Que ma mère traverse Phoenix pour apporter du yaourt à un garçon malade ne m'a pas surpris. Elle se mettait toujours en travers des souffrances des autres. Quand j'avais huit ans, une prostituée est venue vivre dans notre pool house. J’utilise ce terme – « prostituée » – parce que c’est ainsi qu’elle s’appelait. Elle s'appelait Nan. Elle avait recherché les églises dans l'annuaire téléphonique et la nôtre, Antioche, était la première sur la liste. Les diacres ont découvert qu'elle vivait dans une maison condamnée avec cinq autres femmes, toutes des travailleuses du sexe. Il y avait aussi une chèvre qui se promenait de pièce en pièce, laissant des crottes sur le sol. L’un des diacres – seuls les hommes étaient autorisés à être diacres – a téléphoné à ma mère. J'ai entendu mes parents discuter de la situation dans la tanière de mon père, des tons suppliants des aigus de ma mère, des notes de plus en plus acquiesçantes de la basse de mon père. Plus tard dans la soirée, ma mère m'a parlé de Nan, de la maison condamnée, de la chèvre, du mot « prostituée ».

Jamie Quatro sur la double lentille de la mémoire.

Le lendemain, je suis ressorti et Nan était là, debout au bord de notre piscine, en train de fumer une cigarette. Elle portait un maillot de bain en macramé avec des liens en perles sur les hanches et les épaules. Ses cuisses étaient minuscules, de la taille des miennes, la peau lâche et ondulante. Ses seins étaient petits et pendants et enroulés dans le macramé, ses mamelons sombres étant visibles à travers la corde ; ses cheveux étaient argentés, avec de petites tresses ici et là.

Hé, chérie, je m'appelle Nan, a-t-elle dit en me voyant.

Salut, j'ai dit.

Ta mère t'a parlé de moi ? elle a demandé. Que fais-je professionnellement ?

J'ai hoché la tête.

Il ne faut pas être nerveux, dit-elle.

Elle écrasa sa cigarette sur la terrasse de la piscine, s'assit sur le plongeoir et croisa les jambes, les attachant ensemble avec son pied.

Quel est ton nom? elle a demandé.

Anna, j'ai dit.

OK, Anna, je vais te dire ça maintenant parce que je n'aurai peut-être pas d'autre chance. Vous avez un ange pour mère. Elle est stupide sur les choses pratiques comme l'argent, la façon dont les gens vivent et comment les choses se font. Un jour, tu t’en rendras compte et tu penseras qu’elle est la personne la plus stupide du monde. Alors vous vous souviendrez de ce que je viens de dire.

OK, j'ai dit.

Un putain de saint, dit Nan.

Quatre jours plus tard, elle était partie. Elle avait pris la boîte d'argenterie ancienne et la plupart des bouteilles de la collection de whisky de mon père. Et aussi les bagues de ma mère. Tout en costume, disait ma mère, la pauvre femme.

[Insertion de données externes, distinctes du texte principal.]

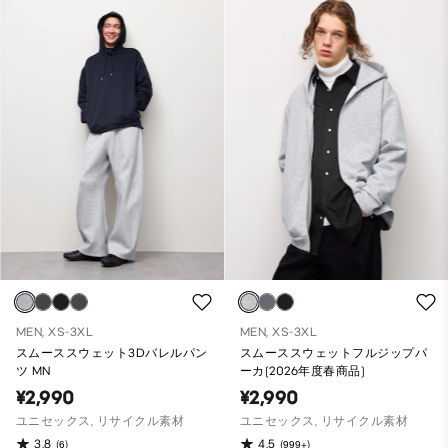
MEN, XS-3XL
MEN, XS-3XL
スムーススウェット3Dバレルパン
スムーススウェットフルジップパ
ツ MN
ーカ(2026年度春商品)
¥2,990
¥2,990
ユニセックス, リサイクル素材
ユニセックス, リサイクル素材
3.8
4.5
(6)
(999+)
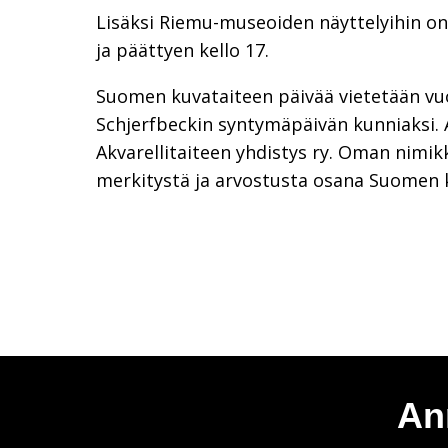
Lisäksi Riemu-museoiden näyttelyihin on
ja päättyen kello 17.
Suomen kuvataiteen päivää vietetään vuo
Schjerfbeckin syntymäpäivän kunniaksi. 
Akvarellitaiteen yhdistys ry. Oman nimik
merkitystä ja arvostusta osana Suomen 
An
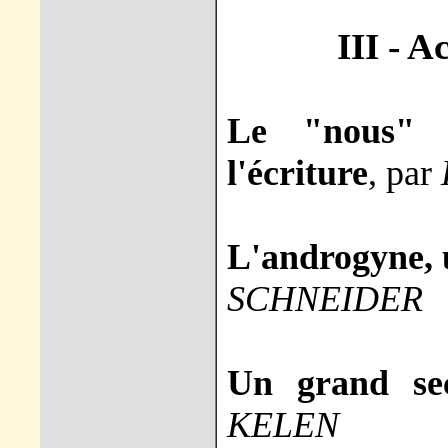
III - A
Le "nous" 
l'écriture
, par
L'androgyne, 
SCHNEIDER
Un grand se
KELEN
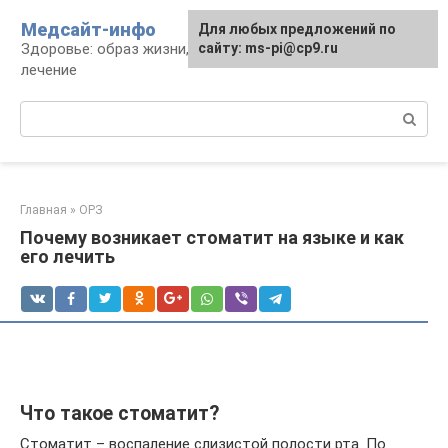
Перейти
Медсайт-инфо
Для любых предложений по
к
Здоровье: образ жизни, профилактика и
сайту: ms-pi@cp9.ru
контенту
лечение
Поиск:
Главная
»
ОРЗ
Почему возникает стоматит на языке и как
его лечить
Что такое стоматит?
Стоматит – воспаление слизистой полости рта. По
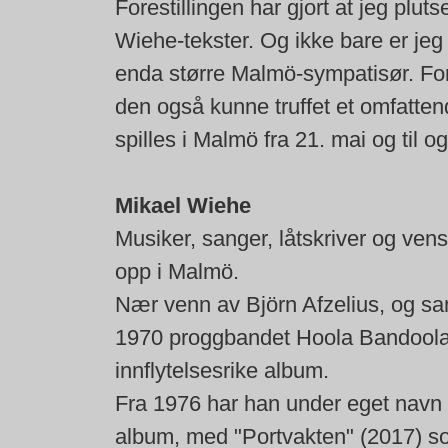
Forestillingen har gjort at jeg plutse
Wiehe-tekster. Og ikke bare er jeg b
enda større Malmö-sympatisør. For
den også kunne truffet et omfattend
spilles i Malmö fra 21. mai og til o
Mikael Wiehe
Musiker, sanger, låtskriver og ven
opp i Malmö.
Nær venn av Björn Afzelius, og 
1970 proggbandet Hoola Bandoola B
innflytelsesrike album.
Fra 1976 har han under eget navn og 
album, med "Portvakten" (2017) som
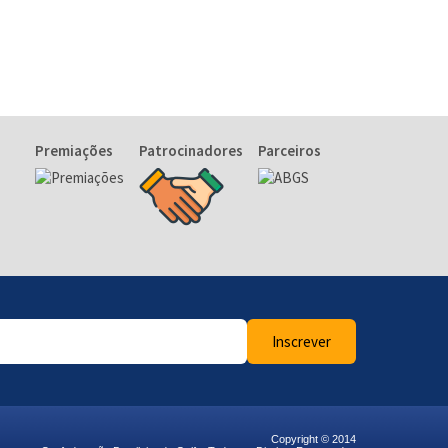
Premiações
Patrocinadores
Parceiros
Inscrever
Copyright © 2014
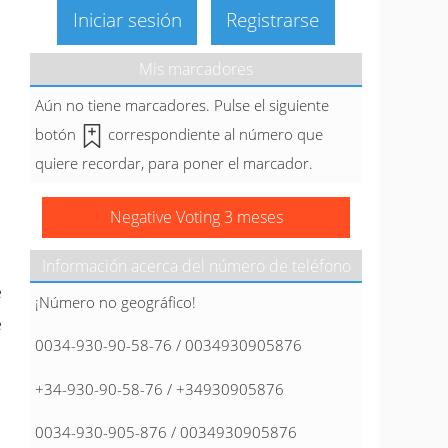
Iniciar sesión
Registrarse
Mis marcadores
Aún no tiene marcadores. Pulse el siguiente
botón
correspondiente al número que
quiere recordar, para poner el marcador.
Negative Voting 3 meses
Información acerca del número de teléfono
e
¡Número no geográfico!
e
0034-930-90-58-76 / 0034930905876
+34-930-90-58-76 / +34930905876
0034-930-905-876 / 0034930905876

Et puis il y a eu la fois où ma mère m’a appelé depuis la cuisine. Quelque chose dans sa voix m'a fait courir. Je l'ai trouvée en train d'ouvrir des placards et de mettre des boîtes de soupe et des boîtes de céréales dans des sacs d'épicerie en papier. Aide-moi à les porter, dit-elle. Nous avons chargé les sacs dans le break, la baby-sitter de trois maisons plus loin est arrivée pour surveiller mon petit frère et ma petite sœur, et ma mère et moi sommes allés en voiture jusqu'à une maison en stuc près de l'université. J'ai attendu dans la voiture pendant qu'elle montait et sonnait. La porte s'ouvrit ; ma mère est revenue.

Jilly aimerait jouer avec toi, dit-elle.

De l’intérieur sombre, un enfant en bas âge a émergé. Elle était nue, à l'exception de ce qui ressemblait à une paire de sous-vêtements en béton, moulés autour de ses parties intimes. Elle se mit à courir en rond dans l’allée de gravier. Je l'ai poursuivie, pensant que c'était ce qu'elle voulait, mais elle s'est ensuite assise – son plâtre fonctionnant comme une sorte de chaise portable – et a mis sa tête entre ses jambes. Sa mère l'a portée à l'intérieur pendant que ma mère et moi déballions les courses. La maison sentait la lotion pour bébé, le lait caillé et l’urine.